> _Your task_:
Search the material for lines containing the word "серії", and copy each one.

> _Input data_:
______
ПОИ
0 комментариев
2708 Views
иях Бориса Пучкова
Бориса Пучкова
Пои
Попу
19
______
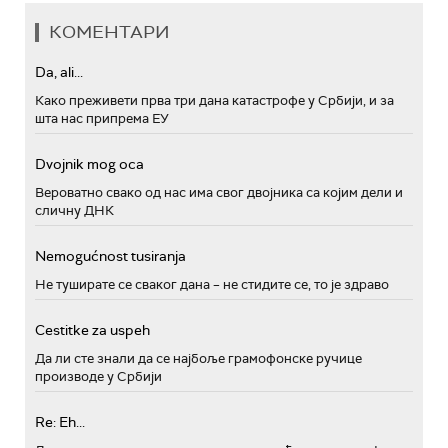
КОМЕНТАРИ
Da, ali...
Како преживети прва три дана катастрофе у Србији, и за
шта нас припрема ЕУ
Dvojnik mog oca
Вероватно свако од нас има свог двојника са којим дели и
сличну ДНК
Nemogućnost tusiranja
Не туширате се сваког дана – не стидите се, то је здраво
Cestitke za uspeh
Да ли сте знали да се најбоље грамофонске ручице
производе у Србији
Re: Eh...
______
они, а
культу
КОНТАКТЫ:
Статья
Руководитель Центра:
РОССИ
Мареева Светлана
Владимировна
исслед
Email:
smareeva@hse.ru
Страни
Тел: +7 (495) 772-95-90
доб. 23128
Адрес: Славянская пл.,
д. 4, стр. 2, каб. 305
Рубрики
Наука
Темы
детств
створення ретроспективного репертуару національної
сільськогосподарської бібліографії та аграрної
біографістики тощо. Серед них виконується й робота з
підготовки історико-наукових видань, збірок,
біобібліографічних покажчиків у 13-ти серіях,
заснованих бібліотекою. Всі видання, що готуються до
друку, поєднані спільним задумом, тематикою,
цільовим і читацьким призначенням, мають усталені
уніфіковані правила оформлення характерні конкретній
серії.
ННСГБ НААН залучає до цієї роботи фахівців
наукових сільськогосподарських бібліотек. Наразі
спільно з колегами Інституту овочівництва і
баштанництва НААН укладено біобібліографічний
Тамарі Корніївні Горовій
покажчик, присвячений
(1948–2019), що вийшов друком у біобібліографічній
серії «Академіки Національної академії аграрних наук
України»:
______
> _Expected output_:
серії.
серії «Академіки Національної академії аграрних наук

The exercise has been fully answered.